Source data:
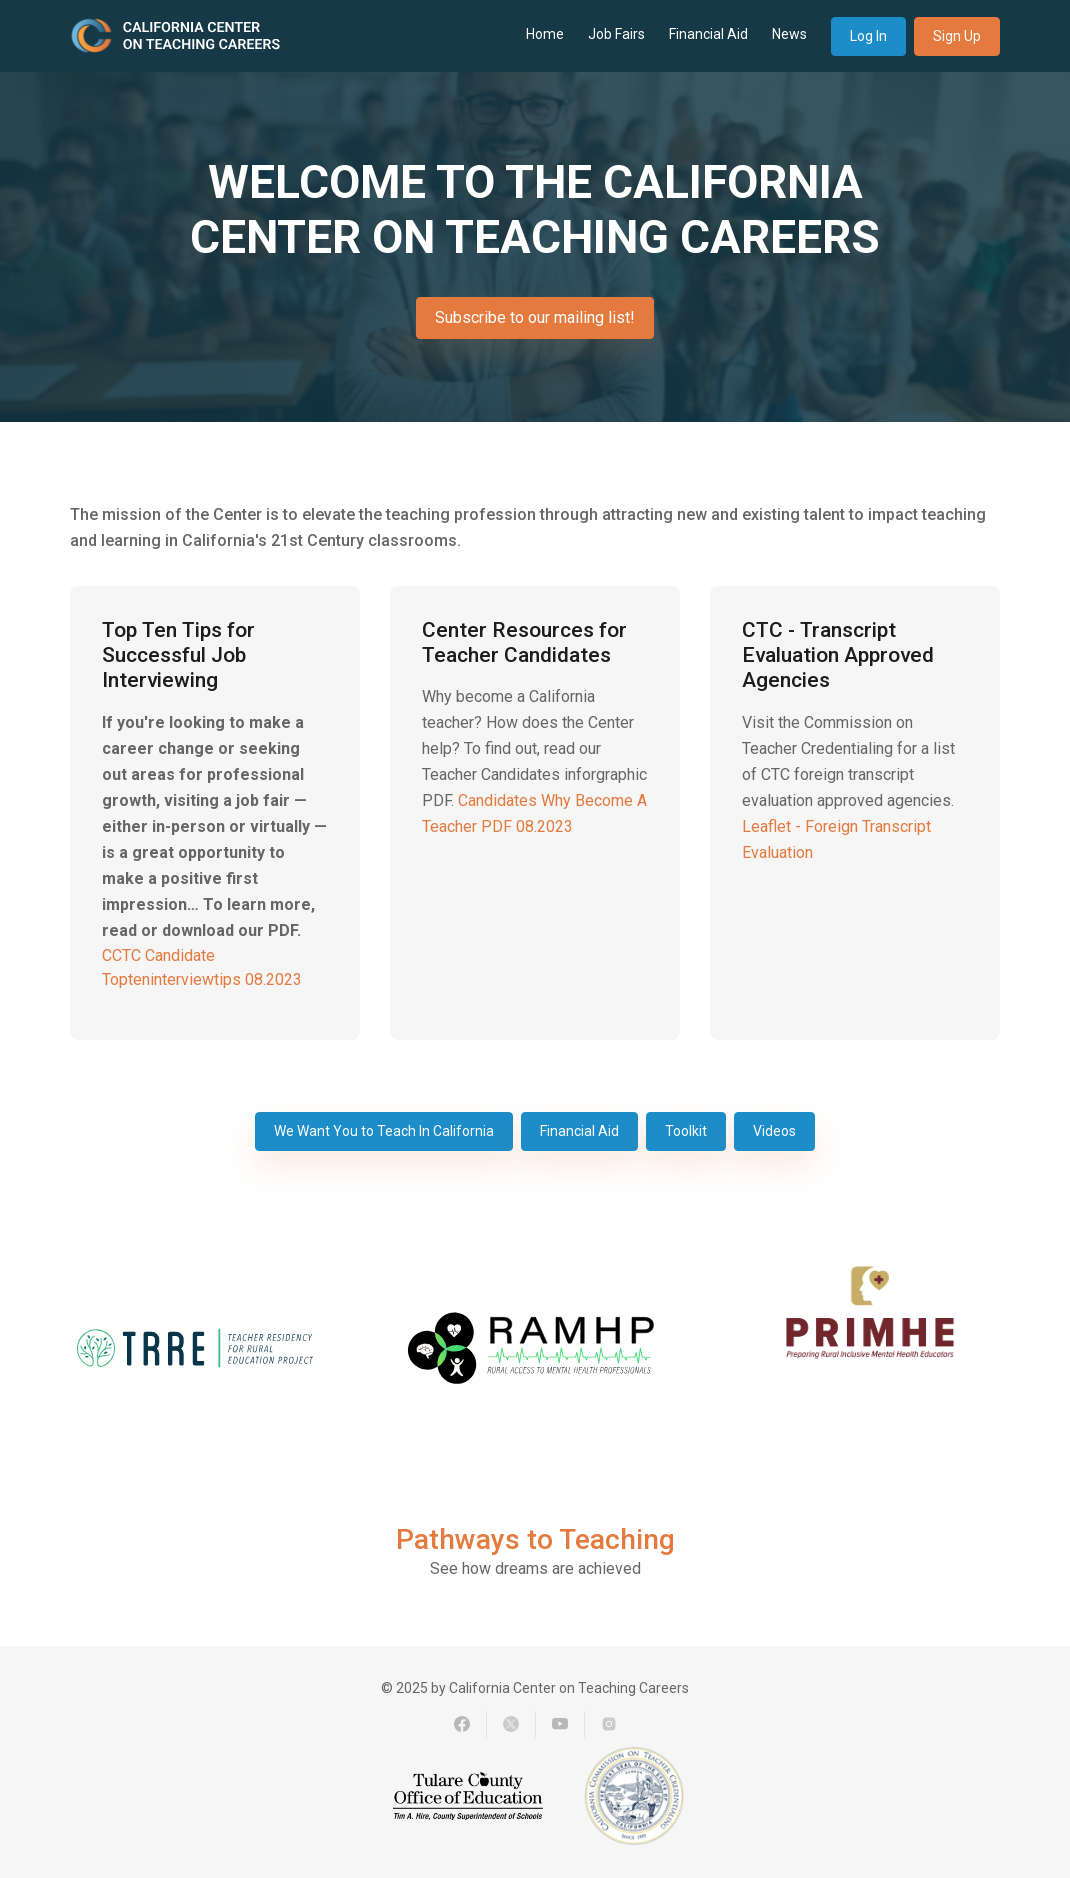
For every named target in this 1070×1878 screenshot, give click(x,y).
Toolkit (686, 1131)
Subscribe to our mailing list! (535, 317)
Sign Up (957, 36)
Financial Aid (708, 34)
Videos (774, 1131)
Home (545, 34)
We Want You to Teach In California (384, 1131)
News (789, 34)
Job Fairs (616, 34)
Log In (868, 36)
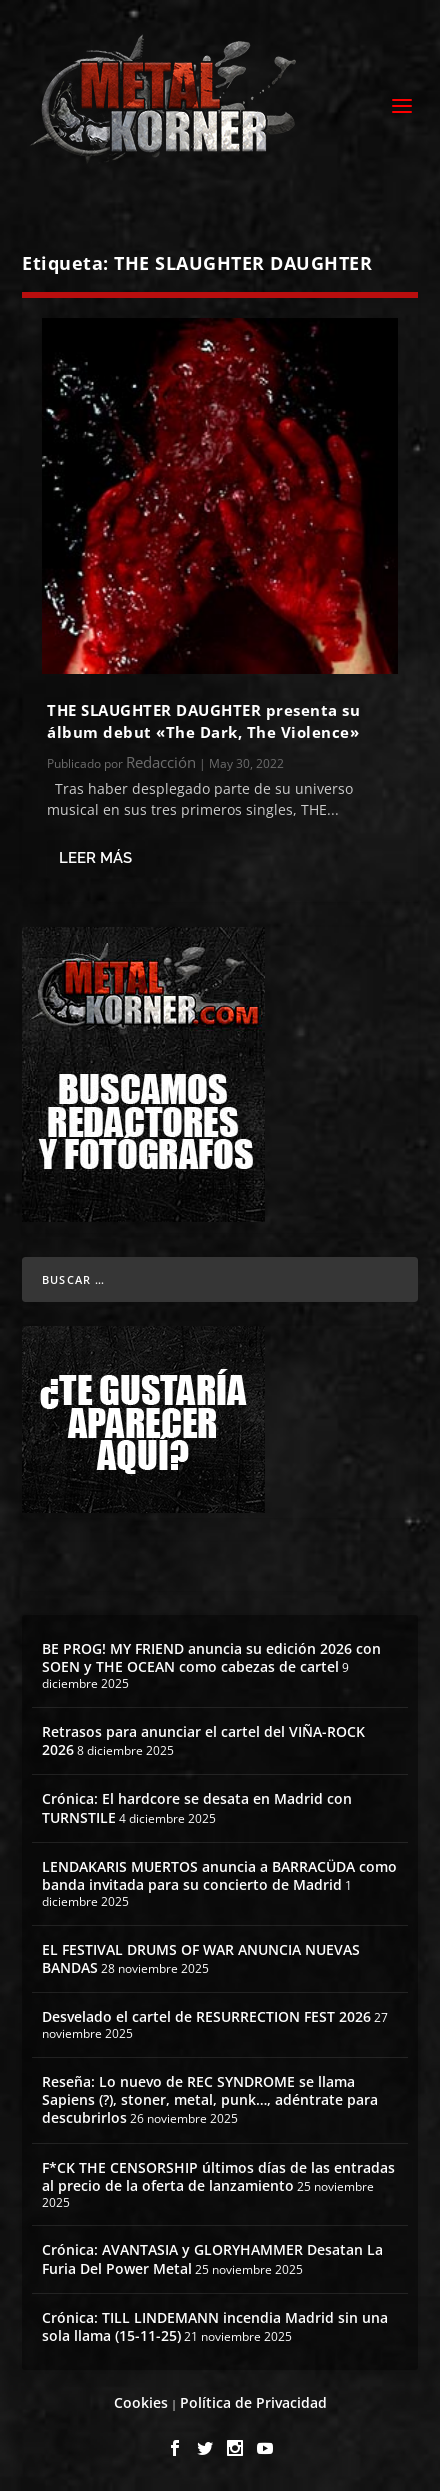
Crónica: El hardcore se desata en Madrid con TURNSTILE (197, 1807)
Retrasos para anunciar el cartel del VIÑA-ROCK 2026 (203, 1740)
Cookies (141, 2402)
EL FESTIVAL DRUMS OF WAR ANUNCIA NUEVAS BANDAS (201, 1958)
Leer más (95, 858)
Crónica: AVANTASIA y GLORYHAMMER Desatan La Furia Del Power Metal (212, 2258)
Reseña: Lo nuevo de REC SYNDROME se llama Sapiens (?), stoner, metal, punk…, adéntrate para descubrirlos (210, 2099)
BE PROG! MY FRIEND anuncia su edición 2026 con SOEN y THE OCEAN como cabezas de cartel (211, 1657)
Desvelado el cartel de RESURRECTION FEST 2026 (206, 2016)
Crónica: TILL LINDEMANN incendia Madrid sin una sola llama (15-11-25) (215, 2326)
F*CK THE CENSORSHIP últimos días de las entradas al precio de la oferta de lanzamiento (218, 2176)
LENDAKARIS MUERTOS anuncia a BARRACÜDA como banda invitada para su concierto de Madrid (219, 1875)
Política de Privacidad (253, 2402)
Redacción (161, 762)
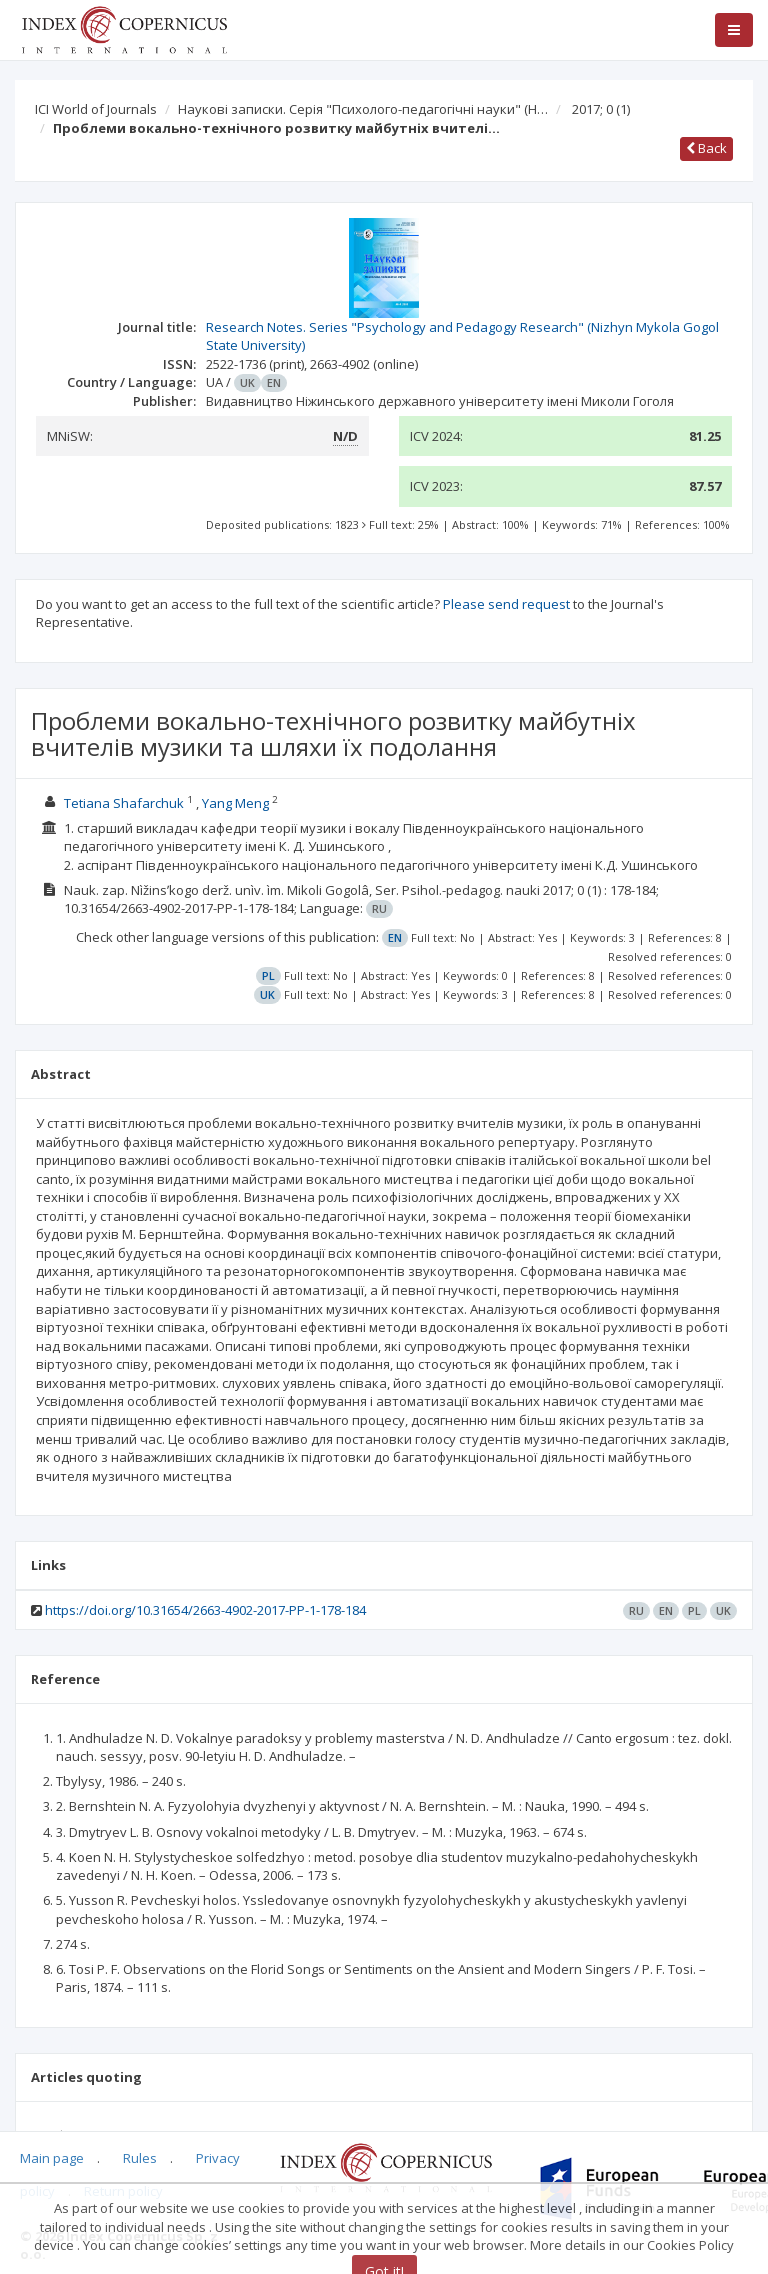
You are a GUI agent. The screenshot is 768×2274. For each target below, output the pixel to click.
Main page (52, 2158)
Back (706, 148)
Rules (140, 2158)
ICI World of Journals (96, 109)
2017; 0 (601, 109)
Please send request (506, 604)
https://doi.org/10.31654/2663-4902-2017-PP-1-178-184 (205, 1610)
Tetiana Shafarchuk (124, 803)
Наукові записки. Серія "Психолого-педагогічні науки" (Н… (363, 109)
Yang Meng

Exercise: Copy each line of the entries that includes the word "click".

Response area:
For every named target in this 1070×1878 screenshot, give click(x,y).
You are a GUI agent. The screenshot is 768×2274. For each target below, output the pixel to click.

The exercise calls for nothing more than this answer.